GABA-related: inhibit the HPA axis. This includes GABAb [132, 133] or GABAa [134, 135]. Note that in normal situations, GABA inhibits CRH. But after stress, GABA may stimulate CRH [134].

NPY Stimulators: Eleuthero (NPY) [136], Schisandra (NPY) [136],

Prenatal/Childhood Stress and the HPA Axis

Stress Before Birth

There is evidence that prenatal stress can influence HPA regulation, though more human research is needed.

In animal experiments, exposure to prenatal stress led to a hyper-reactive HPA stress response [137].

Rats that were prenatally stressed had elevated baseline levels and abnormal circadian rhythm of corticosterone as adults [137].

Some studies have found an association between maternal depression during pregnancy and childhood cortisol levels [138].

Additionally, these children may require a longer time for their stress hormone levels to return to baseline following exposure to both acute and prolonged stressors [138].

In limited human studies, prolonged maternal stress during gestation was associated with mild impairment of intellectual activity and language development in their children, and with behavior disorders such as attention deficits, schizophrenia, anxiety, and depression; self-reported maternal stress is associated with higher irritability, emotional and attentional problems [139].

However, these findings should be cautiously interpreted.
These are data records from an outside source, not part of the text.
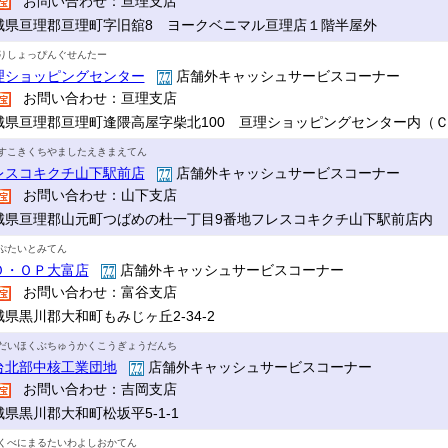
お問い合わせ：亘理支店
城県亘理郡亘理町字旧舘8 ヨークベニマル亘理店１階半屋外
りしょっぴんぐせんたー
理ショッピングセンター
店舗外キャッシュサービスコーナー
お問い合わせ：亘理支店
城県亘理郡亘理町逢隈高屋字柴北100 亘理ショッピングセンター内（
すこきくちやましたえきまえてん
レスコキクチ山下駅前店
店舗外キャッシュサービスコーナー
お問い合わせ：山下支店
城県亘理郡山元町つばめの杜一丁目9番地フレスコキクチ山下駅前店内
ぷたいとみてん
Ｏ・ＯＰ大富店
店舗外キャッシュサービスコーナー
お問い合わせ：富谷支店
城県黒川郡大和町もみじヶ丘2-34-2
だいほくぶちゅうかくこうぎょうだんち
台北部中核工業団地
店舗外キャッシュサービスコーナー
お問い合わせ：吉岡支店
城県黒川郡大和町松坂平5-1-1
くべにまるたいわよしおかてん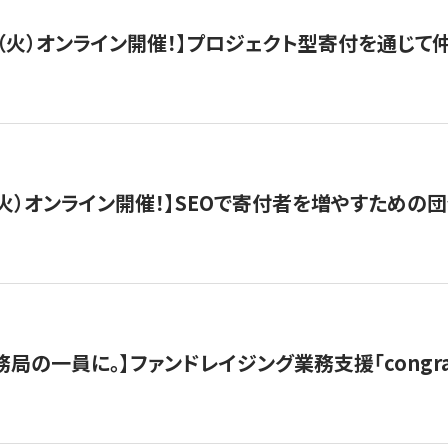
/29（火）オンライン開催！】プロジェクト型寄付を通じ
/8（火）オンライン開催！】SEOで寄付者を増やすための
局の一員に。】ファンドレイジング業務支援「congran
Most of the studies dealt with associations. And while we know that being relaxed during pregnancy is probably better for the future baby, we don’t know how much stress – and what type of stress – will cause significant and long-term harm.

Early Childhood

Early-life exposure to extreme or prolonged stress has been suggested to induce a hyper-reactive HPA Axis and may contribute to lifelong vulnerability to stress [140].

Mothering may enhance HPA functioning in at least two ways.
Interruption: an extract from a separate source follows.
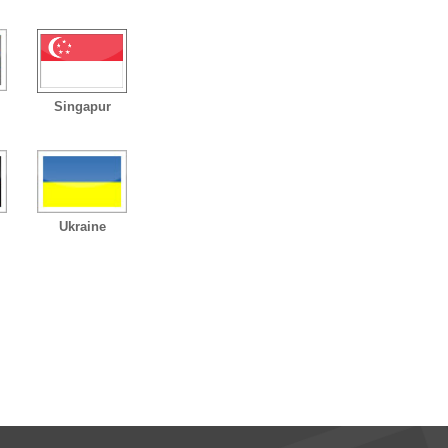
Singapur
Ukraine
First, maternal care seems to be crucial in maintaining normal stress in a period where the HPA doesn’t activate much in childhood. The extreme stress of maternal separation may lead to permanent HPA dysregulation, according to one animal study [141].

Second, increased maternal handling (hugging, kissing) has been suggested to alter the expression of the glucocorticoid receptor gene implicated in adaptive stress response (in animals) [142].

According to one study, adult victims of childhood abuse seem to show increased ACTH concentrations in response to CRH/stress, compared to healthy controls and people with depression but not childhood abuse [143].